# Chestnut Arab mare



## Maisie (Dec 13, 2008)

I soooo want one


----------



## bee112 (Apr 12, 2008)

I used to have one...... she had attitude and you really had to know how to handle her, but she was the best :smilewinkgrin:


----------



## Aimee-x (Dec 11, 2008)

I used to exercise one for someone, was a pain in the arse lol.
She was a serious bolter, and a grumpy sod too


----------



## Guest (Dec 22, 2008)

I used to have one she was an absolute darling. the nicest horse you could meet, so friendly and trusting. as long as i got off and walked past/next to whatever the scary thing was first, she was always happy to follow. i don't hold with the theory of chestnut mares being trouble.


----------



## Freyja (Jun 28, 2008)

I rode a chestnut arab mare when we went on holiday in Tunisia. She was only ever used as a ride leaders horse as the stable lads called her Crazy Horse. She as extremely ticklish just behind were you put your leg .If you touched that spot she would squeal kick out and try to bite. Her nameis Savinia. I was allowed to ride her as we had been on holiday at that particular hotel for 4 years and became good friends with the stable owners and they knew I had at the time my own horse and rode regulary. I loved her to bits and would have bought her home if there had been room in my suitcase


----------



## bee112 (Apr 12, 2008)

yeh they are so sensitive.. they are misunderstood alot of the time.. But I love them


----------



## Guest (Dec 23, 2008)

We have one, very loving, we have just put her out on full loan, I do hope you get an Arab, they are such a Beautiful Horse.

mandi x


----------



## laurav (Dec 27, 2008)

There was a horse horse I used to ride at the riding school I used to go to, but it closed down, so don't know what happend to her  but she was great my fav horse there. The only thing she didn't really like was having her girth tightend, because the people who had her before, used to have it too tight..poor thing
Laura


----------



## shortbackandsides (Aug 28, 2008)

Lots of horses dislike this,i would never have a hot headed horse again,quiet cobs for me now


----------



## Arabmare (Feb 23, 2008)

I have two chestnut Arabs! I love them to bits!


----------



## silver_pigeon (Mar 25, 2008)

Lol, a chestnut and an arab, perhaps the most firey mix but then you can get some quiet and lovely ones too!
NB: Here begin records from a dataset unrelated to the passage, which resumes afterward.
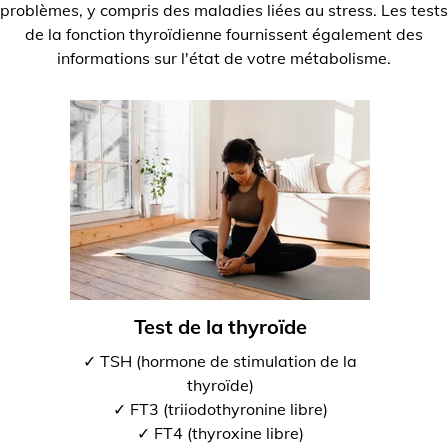
problèmes, y compris des maladies liées au stress. Les tests
de la fonction thyroïdienne fournissent également des
informations sur l'état de votre métabolisme.
Test de la thyroïde
✓ TSH (hormone de stimulation de la
thyroïde)
✓ FT3 (triiodothyronine libre)
✓ FT4 (thyroxine libre)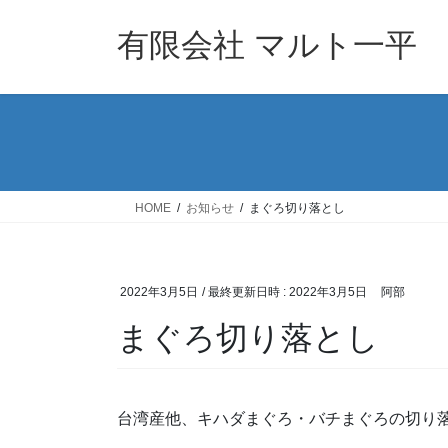
コ
ナ
ン
ビ
有限会社 マルト一平
テ
ゲ
ン
ー
ツ
シ
へ
ョ
ス
ン
キ
に
ッ
移
HOME
お知らせ
まぐろ切り落とし
プ
動
2022年3月5日
/ 最終更新日時 :
2022年3月5日
阿部
まぐろ切り落とし
台湾産他、キハダまぐろ・バチまぐろの切り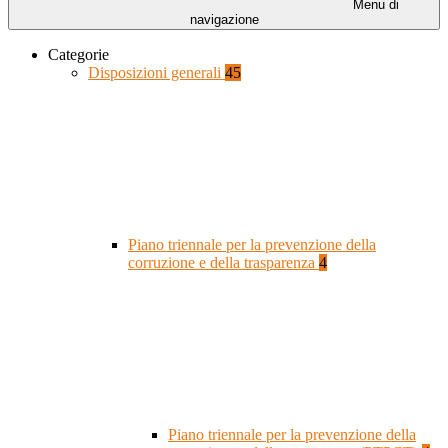
Menu di
navigazione
Categorie
Disposizioni generali
45
Piano triennale per la prevenzione della
corruzione e della trasparenza
4
Piano triennale per la prevenzione della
They're all so different, the one I used to love and ride was very highly strung and a right handful, but very caring and gentle with it!


----------



## Arabmare (Feb 23, 2008)

My Arabs have four white feet too!! 3 supposedly bad things! My girls are so sweet and loving, wouldn't change them for anything in the world!

Here is Jasmine, she is 24 years old now:



















This is Shantih she is 11 soon!


----------



## JANICE199 (Feb 1, 2008)

How stunning! shear elegance...


----------



## Natik (Mar 9, 2008)

lovely horses and they move so elegant!  and great pictures too


----------



## Arabmare (Feb 23, 2008)

Thankyou


----------



## bee112 (Apr 12, 2008)

The mare you are jumping looks the spit of my old mare.. 

Gorgeous! You're so lucky!


----------



## ~jo~ (Jan 10, 2009)

Not all chestnut mares/ arabs are hotheaded same as not all cobs are plods.
I have just sold a chesnut mare and although not a novise ride she was a very sane lady


----------



## DiamondHooves (Mar 19, 2008)

hi iv owned my arab for 25years got him when he was 4 mouth old he is the best arab i have met he always looks after me but i do think arab like olny having one home one carrer as when i go away somtime he go very sade and whont eat till i come home


----------



## joey (Jul 13, 2008)

I have an Arab. Beautiful horses! Very spirited


----------